C’est le cas du projet conjoint de l’organisme québécois Alternative avec l’Association pour la promotion de la santé intégrale de la famille (Aprosifa), une organisation bénévole haïtienne qui travaille depuis une quinzaine d’années dans les bidonvilles situés au flanc du morne L’Hôpital. Ce projet, qui prend fin en novembre 2021, vise à accroître la viabilité des services de base offerts par l’Aprosifa au moyen de sa clinique et de son espace communautaire, de même qu’à améliorer la résilience des marchandes de Carrefour-Feuilles et leur capacité à se rétablir des restrictions économiques associées à la Covid-19.

Réalisé par l’organisme québécois Humanité & Inclusion (HI) et son partenaire haïtien Réseau associatif national pour l’intégration des personnes handicapées (RANIPH), le projet « Tout moun ladan l » portant sur l’autonomisation et l’émancipation des hommes et femmes handicapés dans les départements du Nord et du Sud-Est d’Haïti illustre aussi bien cette approche.

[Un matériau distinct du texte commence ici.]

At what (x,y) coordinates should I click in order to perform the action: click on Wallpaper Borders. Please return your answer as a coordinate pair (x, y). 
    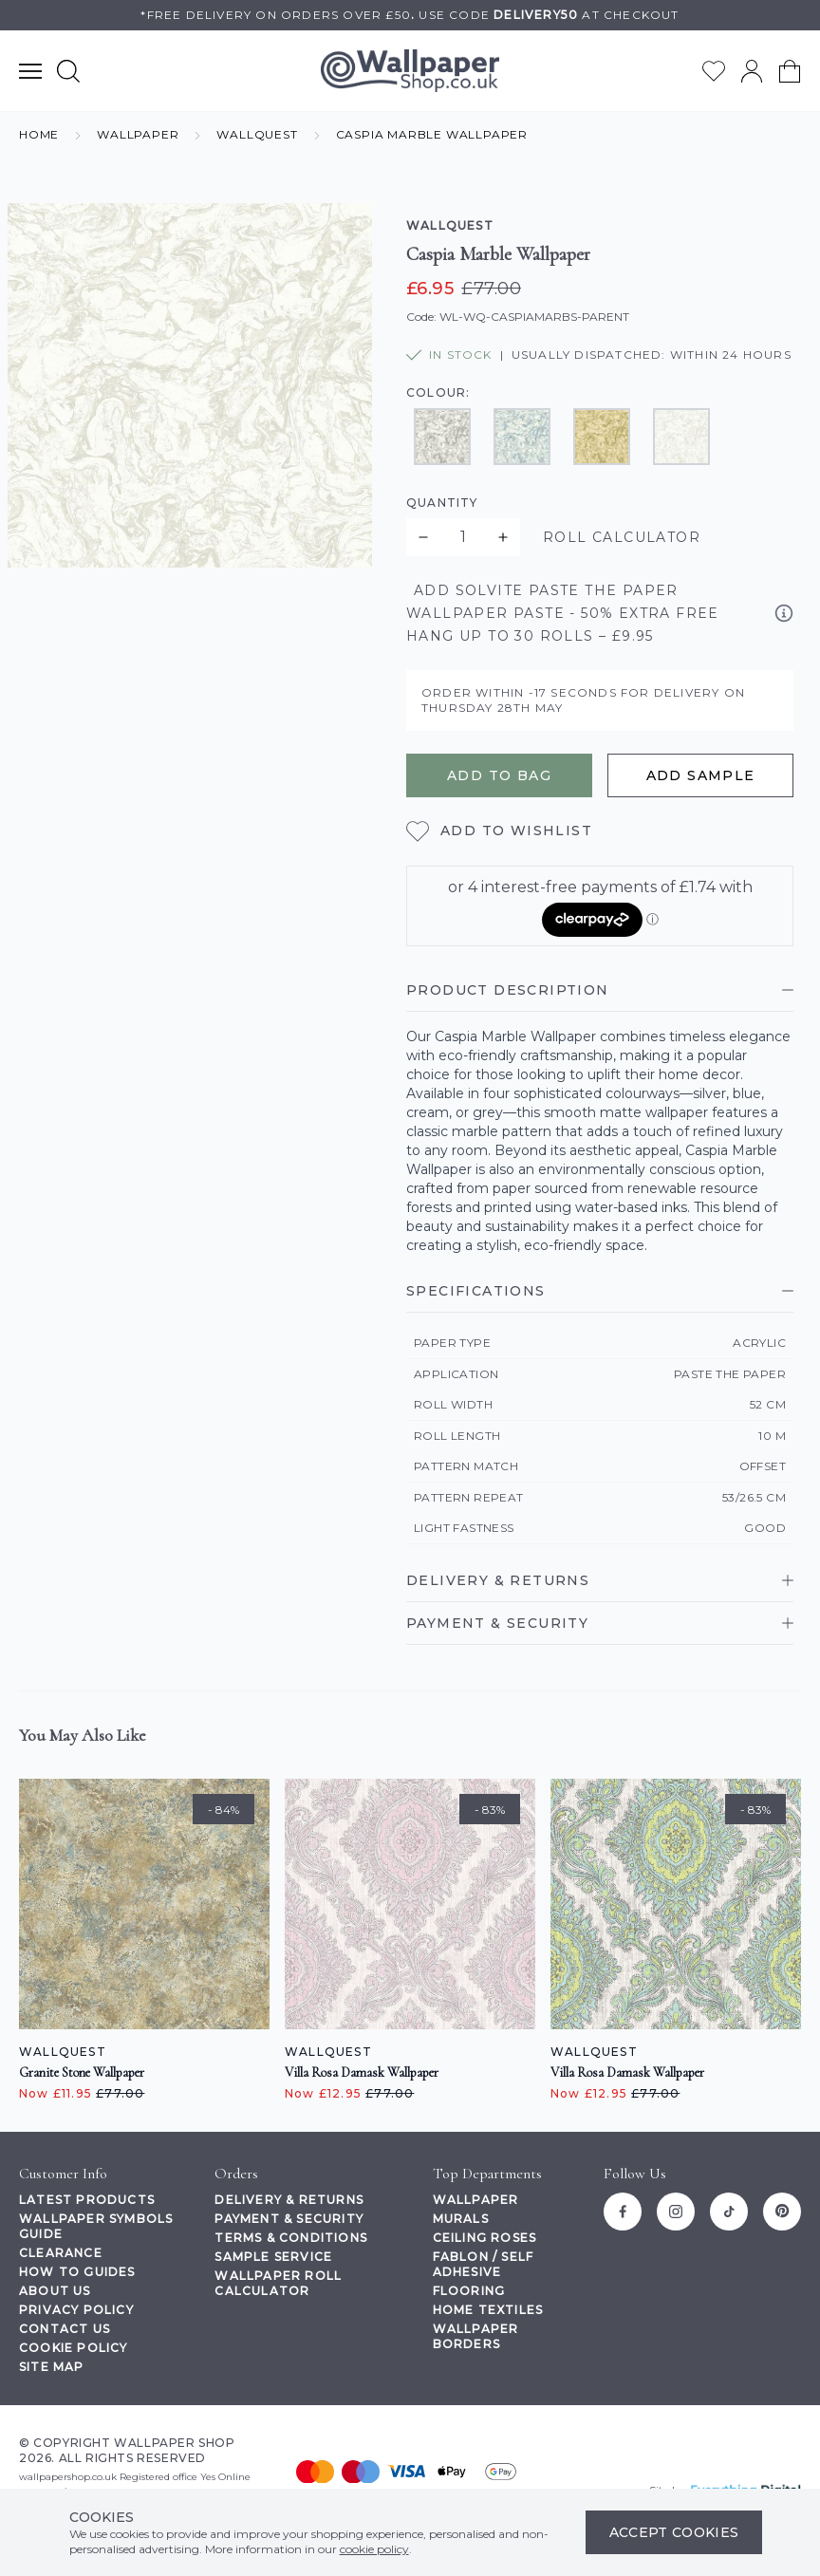
    Looking at the image, I should click on (476, 2336).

« Ce projet nous a été très utile dans la mesure où il a permis à des centaines de gens à mobilité réduite dans les communes de Jacmel, de Cayes-Jacmel, de Marigot et de Belle-Anse de bénéficier pendant 8 mois d’un appui financier et sanitaire important pour eux et pour leurs familles en vue de faire face aux impacts de la Covid-19», témoigne Jean Joseph Forgeas,  coordonnateur du RANIPH pour le département du Sud-Est, qui regrette toutefois que cette manne ait été de courte durée. 

Ce modèle de coopération, qui place les populations locales et bénéficiaires au centre du processus décisionnel dans la mise en place et l’exécution des projets, est très propice au développement local, estime Robinson Louigène, un jeune Haïtien établi au Québec, qui a longtemps travaillé dans le secteur des ONG en Haïti. « Nous avons vraiment besoin de ce type d’initiatives capables d’aider Haïti dans l'établissement d'une politique de développement », ajoute-t-il.

Bien que cette aide québécoise qui marie solidarité et bonnes pratiques soit une goutte d’eau dans un immense océan de besoins en Haïti, c’est tout de même une goutte porteuse d’espoir dans ce pays qui vit des situations extrêmement difficiles depuis ces  dernières décennies.